Apologies. I encountered the issue with version 3.46.1 and the source I get from downloading the trunk archive seems to be identical in the affected area.

Can you confirm that it is ever called in such a way that that can happen? i.e. is this a genuine issue or a hypothetical one which requires that READ_UTF8 be used in an unexpected way?

I do not know if SQLite itself currently ever calls tokenizers with non-null-terminated strings. But since the API contract for xTokenize allows non-null-terminated strings it might in theory hit this case in the future even if it does not do so now.

xTokenize can also be called by application code which is where I ran into this. Specifically when writing test cases for tokenization in a higher level library that wraps SQLite. The tokenizer is invoked manually in that case to verify some tokenization test cases. Another use case where I could see this happen is when writing a custom wrapper tokenizer, where the wrapped tokenizer is also invoked directly by the client code and not SQLite.

(4) By Roger Binns (rogerbinns) on 2024-10-14 14:03:54 in reply to 3 [link] [source]

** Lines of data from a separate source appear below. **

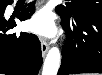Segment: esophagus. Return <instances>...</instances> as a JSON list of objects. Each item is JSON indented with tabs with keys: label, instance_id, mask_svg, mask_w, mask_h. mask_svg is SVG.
<instances>
[{
	"label": "esophagus",
	"instance_id": "34e87169",
	"mask_svg": "<svg viewBox=\"0 0 102 75\" xmlns=\"http://www.w3.org/2000/svg\"><path fill=\"white\" fill-rule=\"evenodd\" d=\"M40 42H41L42 56L44 57L49 49V44H48L47 40H45L44 38H41Z\"/></svg>",
	"mask_w": 102,
	"mask_h": 75
}]
</instances>
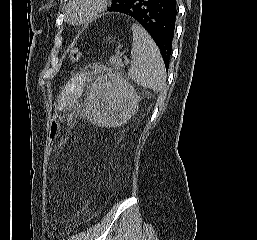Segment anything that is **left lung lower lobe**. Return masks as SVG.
I'll use <instances>...</instances> for the list:
<instances>
[{
  "label": "left lung lower lobe",
  "instance_id": "1",
  "mask_svg": "<svg viewBox=\"0 0 257 240\" xmlns=\"http://www.w3.org/2000/svg\"><path fill=\"white\" fill-rule=\"evenodd\" d=\"M110 12L128 15L140 23L159 47L168 70L176 20V0H123Z\"/></svg>",
  "mask_w": 257,
  "mask_h": 240
}]
</instances>
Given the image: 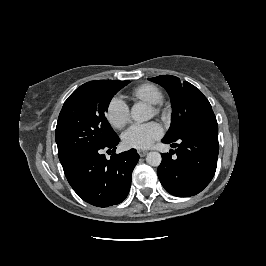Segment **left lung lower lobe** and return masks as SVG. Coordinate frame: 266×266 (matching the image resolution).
<instances>
[{"instance_id":"1","label":"left lung lower lobe","mask_w":266,"mask_h":266,"mask_svg":"<svg viewBox=\"0 0 266 266\" xmlns=\"http://www.w3.org/2000/svg\"><path fill=\"white\" fill-rule=\"evenodd\" d=\"M162 142L177 147V158L172 159L170 154L163 153L157 170L166 191L178 197L201 192L212 180L217 167V121L197 125L176 140L163 139Z\"/></svg>"}]
</instances>
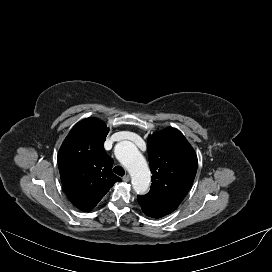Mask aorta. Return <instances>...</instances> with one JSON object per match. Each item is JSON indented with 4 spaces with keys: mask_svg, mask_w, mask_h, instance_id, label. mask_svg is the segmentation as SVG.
<instances>
[{
    "mask_svg": "<svg viewBox=\"0 0 272 272\" xmlns=\"http://www.w3.org/2000/svg\"><path fill=\"white\" fill-rule=\"evenodd\" d=\"M115 153L130 173L135 192L145 193L150 185V172L145 158L137 147L132 142L122 141L116 146Z\"/></svg>",
    "mask_w": 272,
    "mask_h": 272,
    "instance_id": "762f6f07",
    "label": "aorta"
}]
</instances>
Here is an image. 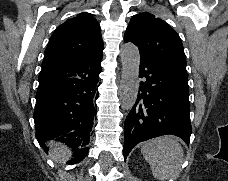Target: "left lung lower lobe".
Segmentation results:
<instances>
[{"instance_id": "obj_1", "label": "left lung lower lobe", "mask_w": 228, "mask_h": 181, "mask_svg": "<svg viewBox=\"0 0 228 181\" xmlns=\"http://www.w3.org/2000/svg\"><path fill=\"white\" fill-rule=\"evenodd\" d=\"M137 100L124 123V158L139 142L172 134L189 145L192 127L186 68L141 55Z\"/></svg>"}]
</instances>
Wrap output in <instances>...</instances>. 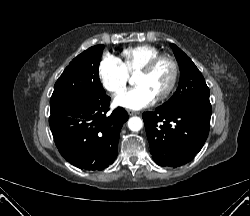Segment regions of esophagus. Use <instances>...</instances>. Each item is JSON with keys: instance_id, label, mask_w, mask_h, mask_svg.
I'll return each mask as SVG.
<instances>
[{"instance_id": "34e87169", "label": "esophagus", "mask_w": 250, "mask_h": 216, "mask_svg": "<svg viewBox=\"0 0 250 216\" xmlns=\"http://www.w3.org/2000/svg\"><path fill=\"white\" fill-rule=\"evenodd\" d=\"M127 112H128V114H129L130 116L139 114L138 112L133 111V110H127Z\"/></svg>"}]
</instances>
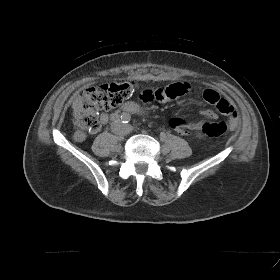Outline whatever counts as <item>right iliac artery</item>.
<instances>
[{
  "instance_id": "obj_1",
  "label": "right iliac artery",
  "mask_w": 280,
  "mask_h": 280,
  "mask_svg": "<svg viewBox=\"0 0 280 280\" xmlns=\"http://www.w3.org/2000/svg\"><path fill=\"white\" fill-rule=\"evenodd\" d=\"M110 118H111V120H112V121L117 122V121H119V120H120L121 115H120V114H118V113H113V114L110 116Z\"/></svg>"
}]
</instances>
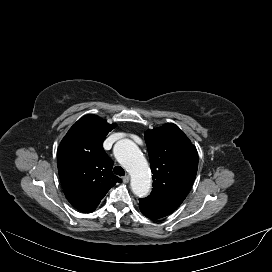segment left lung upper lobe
<instances>
[{
    "label": "left lung upper lobe",
    "instance_id": "5c2ea615",
    "mask_svg": "<svg viewBox=\"0 0 272 272\" xmlns=\"http://www.w3.org/2000/svg\"><path fill=\"white\" fill-rule=\"evenodd\" d=\"M153 190L140 199V210L155 218L175 211L186 198L196 177L198 153L183 131L172 123L146 132Z\"/></svg>",
    "mask_w": 272,
    "mask_h": 272
}]
</instances>
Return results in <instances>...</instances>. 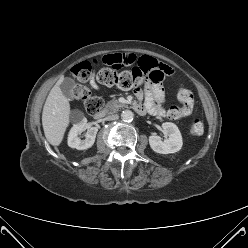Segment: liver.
Masks as SVG:
<instances>
[{
  "label": "liver",
  "mask_w": 248,
  "mask_h": 248,
  "mask_svg": "<svg viewBox=\"0 0 248 248\" xmlns=\"http://www.w3.org/2000/svg\"><path fill=\"white\" fill-rule=\"evenodd\" d=\"M64 77H61L53 86L42 112V125L46 139L53 146L61 144L65 131L70 122L69 100L60 89Z\"/></svg>",
  "instance_id": "liver-1"
}]
</instances>
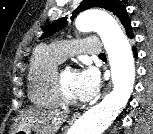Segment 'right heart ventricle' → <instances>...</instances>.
<instances>
[{"label": "right heart ventricle", "instance_id": "1", "mask_svg": "<svg viewBox=\"0 0 153 134\" xmlns=\"http://www.w3.org/2000/svg\"><path fill=\"white\" fill-rule=\"evenodd\" d=\"M62 62L48 46L37 47L27 72L28 94L32 103L40 107L57 108L62 105L54 86V74Z\"/></svg>", "mask_w": 153, "mask_h": 134}]
</instances>
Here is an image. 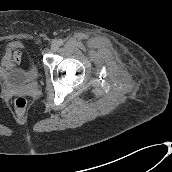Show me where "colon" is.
<instances>
[{"label":"colon","mask_w":172,"mask_h":172,"mask_svg":"<svg viewBox=\"0 0 172 172\" xmlns=\"http://www.w3.org/2000/svg\"><path fill=\"white\" fill-rule=\"evenodd\" d=\"M15 108L18 112H23L26 109V100L24 98H18L15 101Z\"/></svg>","instance_id":"5ec220e1"}]
</instances>
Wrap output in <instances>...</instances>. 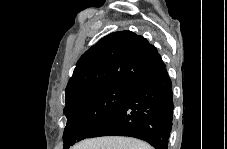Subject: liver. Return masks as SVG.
<instances>
[{
  "instance_id": "liver-1",
  "label": "liver",
  "mask_w": 227,
  "mask_h": 149,
  "mask_svg": "<svg viewBox=\"0 0 227 149\" xmlns=\"http://www.w3.org/2000/svg\"><path fill=\"white\" fill-rule=\"evenodd\" d=\"M75 149H152L144 141L130 138L107 136L82 141Z\"/></svg>"
}]
</instances>
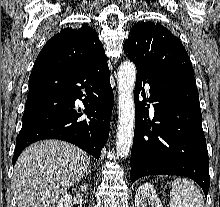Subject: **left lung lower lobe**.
<instances>
[{
	"label": "left lung lower lobe",
	"mask_w": 220,
	"mask_h": 207,
	"mask_svg": "<svg viewBox=\"0 0 220 207\" xmlns=\"http://www.w3.org/2000/svg\"><path fill=\"white\" fill-rule=\"evenodd\" d=\"M145 83L150 85L154 118L150 121ZM135 130L131 151V181L148 175H182L196 181L207 196L209 159L193 75L168 72L152 75L137 68Z\"/></svg>",
	"instance_id": "0a47b994"
}]
</instances>
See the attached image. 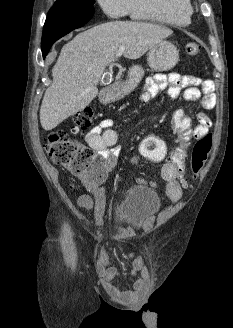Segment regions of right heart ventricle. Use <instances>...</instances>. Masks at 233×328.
Segmentation results:
<instances>
[{
	"mask_svg": "<svg viewBox=\"0 0 233 328\" xmlns=\"http://www.w3.org/2000/svg\"><path fill=\"white\" fill-rule=\"evenodd\" d=\"M192 11L190 0H128L127 13L136 20L187 26Z\"/></svg>",
	"mask_w": 233,
	"mask_h": 328,
	"instance_id": "obj_1",
	"label": "right heart ventricle"
}]
</instances>
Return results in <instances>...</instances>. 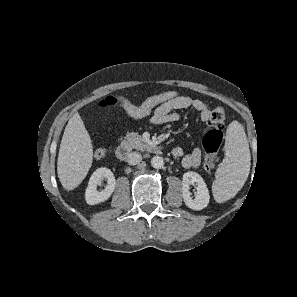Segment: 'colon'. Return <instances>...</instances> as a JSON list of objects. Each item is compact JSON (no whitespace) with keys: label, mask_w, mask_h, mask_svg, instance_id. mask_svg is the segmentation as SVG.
Wrapping results in <instances>:
<instances>
[{"label":"colon","mask_w":297,"mask_h":297,"mask_svg":"<svg viewBox=\"0 0 297 297\" xmlns=\"http://www.w3.org/2000/svg\"><path fill=\"white\" fill-rule=\"evenodd\" d=\"M179 96L176 91H167L147 98L141 105L142 110H150L157 105L164 103L166 101L173 100ZM129 101L121 96H108L101 100L98 104L99 108L102 110H113L116 106L122 105ZM135 112V111H134ZM226 112L221 106L214 108L209 115L208 125L212 128L203 138V147L205 151L204 156V169L208 174H212L215 168V161L220 149L223 135L220 129L225 124ZM106 155V150L104 148L96 149L94 156L96 158H103Z\"/></svg>","instance_id":"1"}]
</instances>
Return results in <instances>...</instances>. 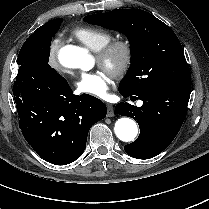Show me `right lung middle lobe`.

The xTokenize API can indeed easily be called by other code, and can be done so in my code base. The xTokenize API is passed bytes and there is no guarantee that they are valid UTF-8 or have any kind of termination.

The trigram tokenizer also stops at the first \0 which is a bit strange - for example unicode61 doesn't.

I agree with your analysis of how the read beyond end can happen, and it would indeed keep going until a \0 is encountered. At the very least the READ_UTF8 should use < not != to check for end of buffer.

zIn < zTerm

(5) By Stephan Beal (stephan) on 2024-10-15 13:16:38 in reply to 4 [link] [source]

At the very least the READ_UTF8 should use < not != to check for end of buffer.

FYI: Richard checked in two instances of that change last night.

(6) By jnosh (sqlite_jnosh) on 2024-10-26 11:02:22 in reply to 5 [link] [source]

Great, thank you, that should prevent the unbounded read past the end of the string!

Unless I missed another change when looking at trunk, I think this can still read one byte past the end of a string that is not null terminated.

fts5TriTokenize calls READ_UTF8 unconditionally and READ_UTF8 currently always reads the first byte of the target string. For example with an empty, non-null-terminated string, fts5TriTokenize would call READ_UTF8 which would then read one byte past the end of the string.

So I think there also needs to be an initial check if the string is already at the end so READ_UTF8 doesn't dereference at all in that case.

(7) By Stephan Beal (stephan) on 2024-11-12 07:56:37 in reply to 6 [link] [source]

So I think there also needs to be an initial check if the string is already at the end so READ_UTF8 doesn't dereference at all in that case.

FYI: Dan checked in a change for that yesterday.

(8) By jnosh (sqlite_jnosh) on 2024-11-12 10:41:01 in reply to 7 [link] [source]

Much appreciated!